With both tragic and triumphant results, teen pregnancy has pushed its way beyond depressing news statistics and into popular culture: in Broadway’s Spring Awakening, Wendla’s unplanned pregnancy puts her on a catastrophic path, while in the sunnier movie Juno, the title character gamely faces her pregnancy armed with sharp wit and a hipster soundtrack. And it seems that nobody is immune from problematic conception. The 2004 film Saved! threw a pregnant teenager into the least welcoming environment imaginable: a fundamentalist Christian high school. A good-natured spoof on the idiosyncrasies of organized religion, Saved has now been resurrected as an honest-to-goodness, singing, dancing musical. With its flashy design, spirited cast, and kicky choreography, it’s a wonder the title lost its exclamation point somewhere along the way. Unfortunately, it also lost much of the gleeful, goofy spoofiness that made it such a cult favorite.

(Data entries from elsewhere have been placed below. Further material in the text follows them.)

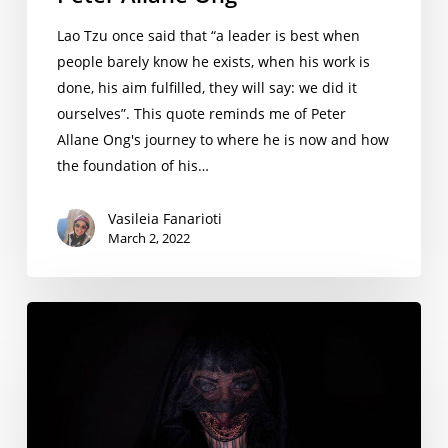
Lao Tzu once said that “a leader is best when
people barely know he exists, when his work is
done, his aim fulfilled, they will say: we did it
ourselves”. This quote reminds me of Peter
Allane Ong's journey to where he is now and how
the foundation of his…
Vasileia Fanarioti
March 2, 2022
A
Gesture
that
Signifies
the
Meaning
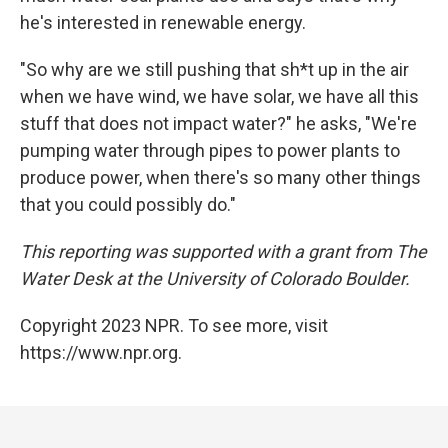
he's interested in renewable energy.
"So why are we still pushing that sh*t up in the air
when we have wind, we have solar, we have all this
stuff that does not impact water?" he asks, "We're
pumping water through pipes to power plants to
produce power, when there's so many other things
that you could possibly do."
This reporting was supported with a grant from The
Water Desk at the University of Colorado Boulder.
Copyright 2023 NPR. To see more, visit
https://www.npr.org.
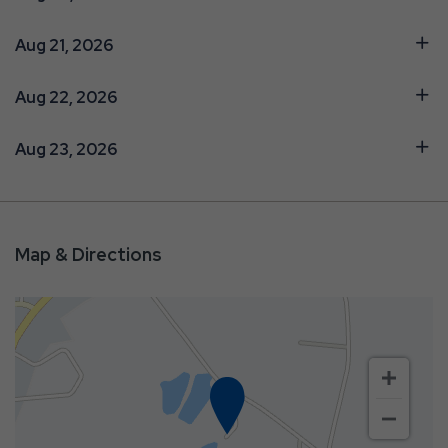
Aug 21, 2026
Aug 22, 2026
Aug 23, 2026
Map & Directions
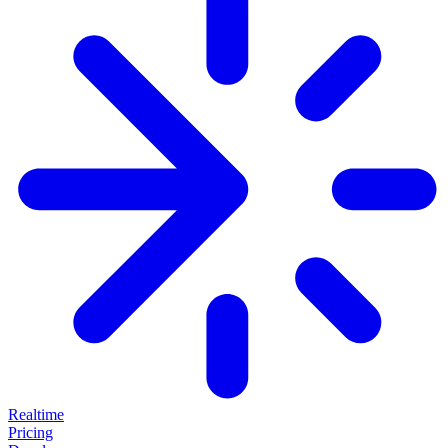
Realtime
Pricing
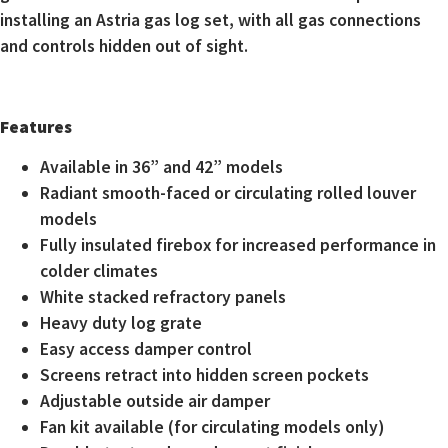
installing an Astria gas log set, with all gas connections
and controls hidden out of sight.
Features
Available in 36” and 42” models
Radiant smooth-faced or circulating rolled louver
models
Fully insulated firebox for increased performance in
colder climates
White stacked refractory panels
Heavy duty log grate
Easy access damper control
Screens retract into hidden screen pockets
Adjustable outside air damper
Fan kit available (for circulating models only)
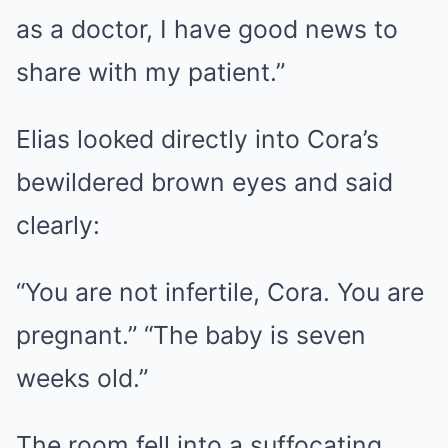
as a doctor, I have good news to
share with my patient.”
Elias looked directly into Cora’s
bewildered brown eyes and said
clearly:
“You are not infertile, Cora. ​​You are
pregnant.” “The baby is seven
weeks old.”
The room fell into a suffocating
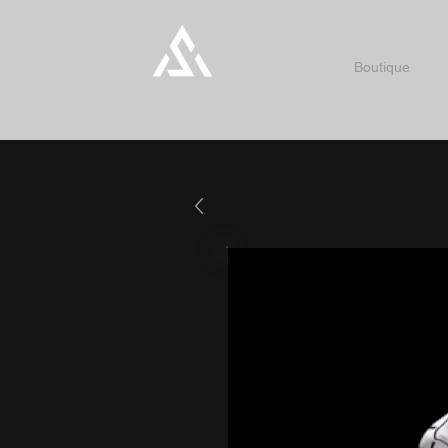
Boutique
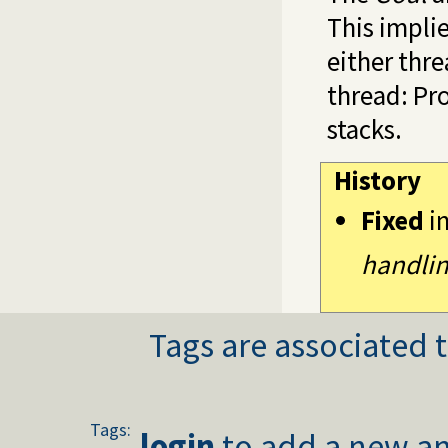
This implie
either thr
thread: Pr
stacks.
History
Fixed
i
handlin
Tags are associated t
Tags:
login
to add a new an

Many of the characters in Saved have extremely good intentions. When, at the beginning of their senior year, Mary’s longtime boyfriend Dean confides in her that he thinks he’s gay, she decides to consummate their relationship in order to “save” him, taking sage advice from Jesus—of course!—who appears to her in a vision. The shared intimacy doesn’t do the trick, however, as Mary’s pious BFF Hillary Faye catches wind of the secret and alerts the school. Dean is shipped away to a detention center called Mercy House to be cured of his “faggotry"; Mary winds up pregnant, alienated from her straight-and-narrow popular friends and smothered in baggy K-mart clothing.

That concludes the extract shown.